I am just wondering if we could achieve some RDBMS capabilities in lucene.
Example:
1) I have 10,000 project documents (pdf files) which have to be indexed with their content to make them available for search.
2) Every document is related to a SINGLE PROJECT. The project can contain details like project name, number, start date, end date, location, type etc.
I have to search in the contents of the pdf files for a given keyword, but while displaying the results I want to display the project meta data as mentioned in point (2).
My idea is to associate a field called projectId with each pdf file while indexing. Once we get that, we will fire search again for getting project meta data.
This way we could avoid duplicated data. Also, if we want to update the project meta data we will end up updating at a SINGLE PLACE only. Otherwise if we store this meta data with all the pdf doument indexes, we will end up updating all of the documents, which is not the way I am looking for.
please advise.
If I understand you correctly, you have two questions:
Can I store a project id in Lucene and use it for further searches? Yes, you can. This is a common practice.
Can I use this project id to search Lucene for project meta data? Yes, you can. I do not know if this is a good idea. It depends on the frequency of your meta data updates and your access pattern. If the meta data is relatively static, and you only access it by id, Lucene may be a good place to store it. Otherwise, you can use the project id as a primary key to a database table, which could be a better fit.
Sounds like a perfectly good thing to do. The only limitation you'll have (by storing a reference to the project in Lucene rather than the project data itself) is that you won't be able to query both the document text and project metadata at the same time. For example, "documentText:foo OR projectName:bar" . If you have no such requirement, then seems like storing the ID in Lucene which refers to a database row is a fine thing to do.
I am not sure on your overall setup, but maybe Hibernate Search is for you. It would allow you to combine the benefits of a relational database with the power of a fulltext search engine like Lucene. The meta data could live in the database, maybe together with the original pdf documents, while the Lucene documents just contain the searchable data.
This is definitely possible. But always be aware of the fact that you're using Lucene for something that it was not intended for. In general, Lucene is designed for full-text search, not for mapping relational content. So the more complex your system your relational content becomes, the more you'll see a decrease in performance.

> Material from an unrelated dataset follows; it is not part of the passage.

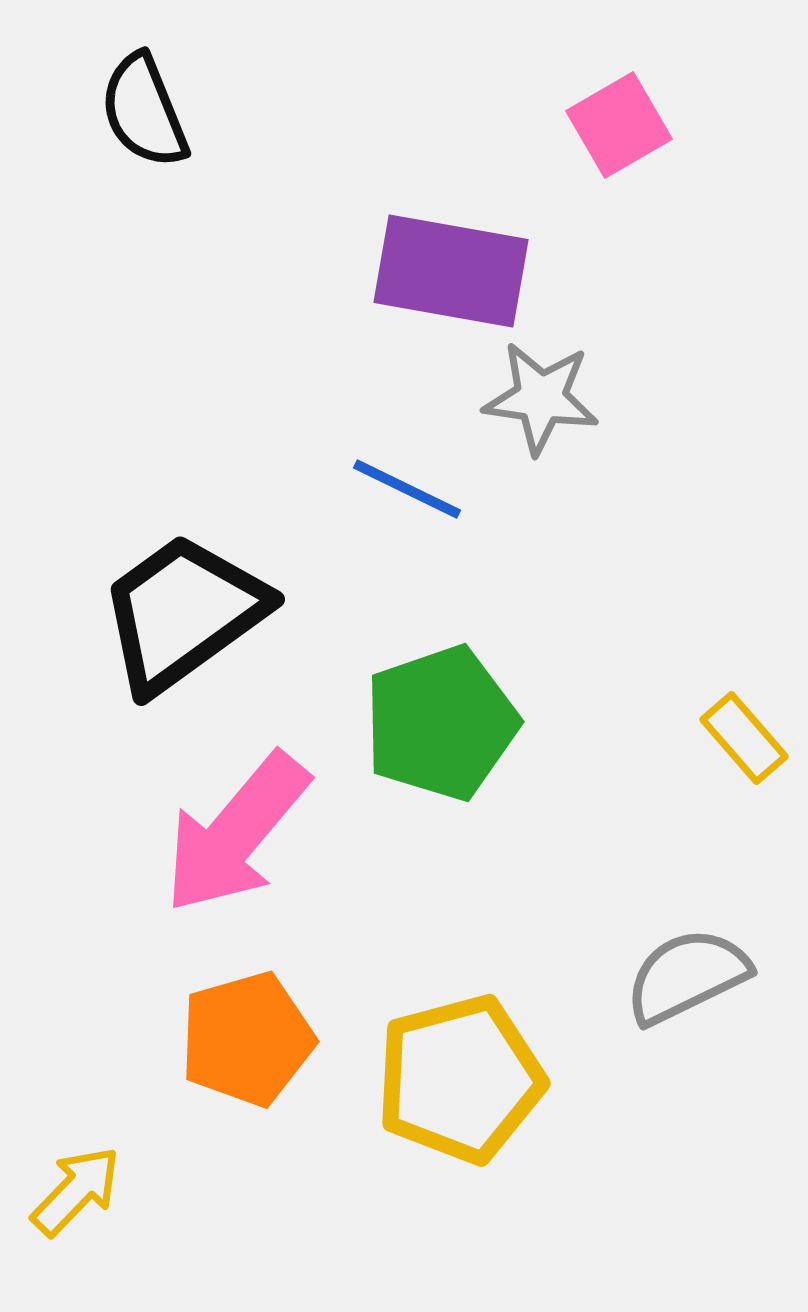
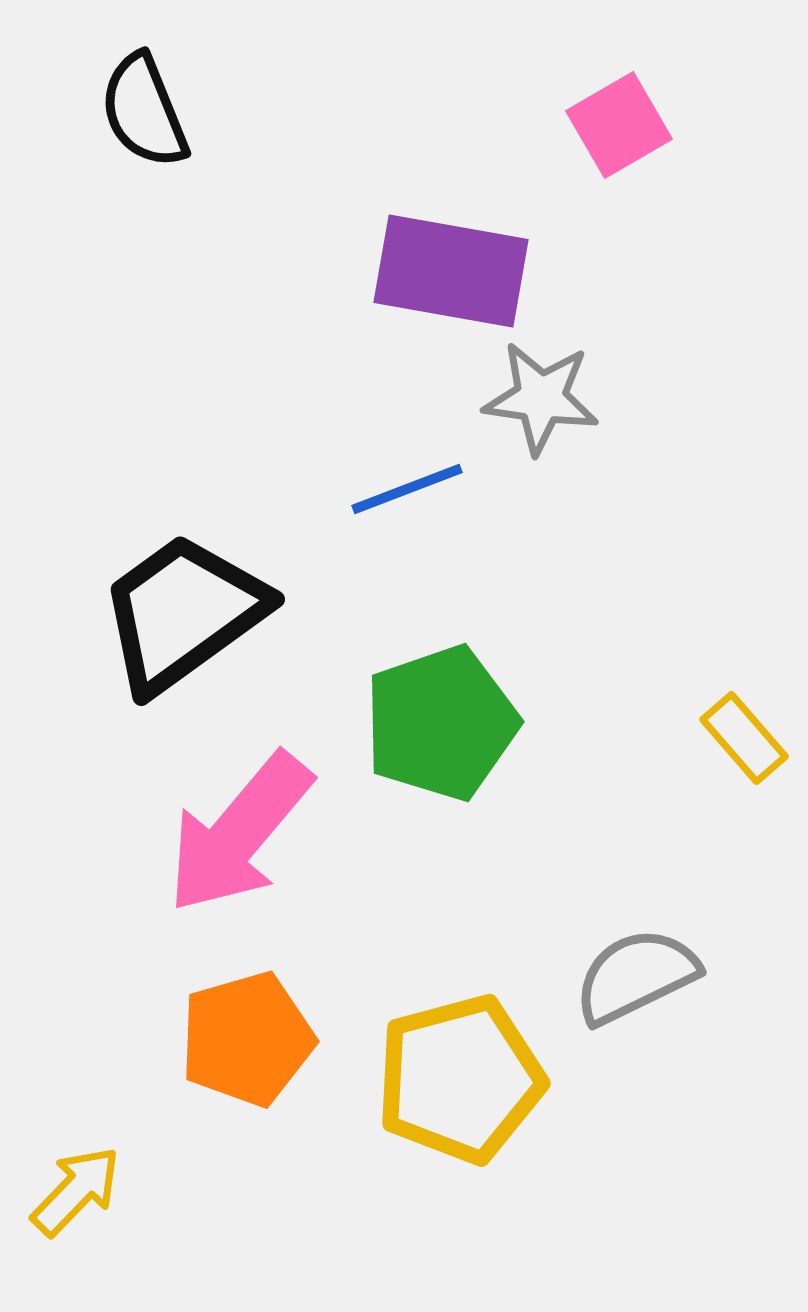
blue line: rotated 47 degrees counterclockwise
pink arrow: moved 3 px right
gray semicircle: moved 51 px left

In particular, there are a few areas to keep a close eye on:
Storing the value of each field in your index will decrease performance. If you are not overly concerned with sub-second search results, or if your index is relatively small, then this may not be a problem.
Also, be aware that if you are not using the default ranking algorithm, and your custom algorithm requires information about the project in order to calculate the score for each document, this will have a dramatic impact on search performance, as well.
If you need a more powerful index that was designed for relational content, there are hierarchical indexing tools out there (one developed by Apache, called Jackrabbit) that are worth looking into.
As your project continues to grow, you might also check out Solr, also developed by Apache, which provides some added functionality, such as multi-faceted search.
You can use Lucene that way;
Pros:
Full-text search is easy to implement, which is not the case in an RDBMS.
Cons:
Referential integrity: you get it for free in an RDBMS, but in Lucene, you must implement it yourself.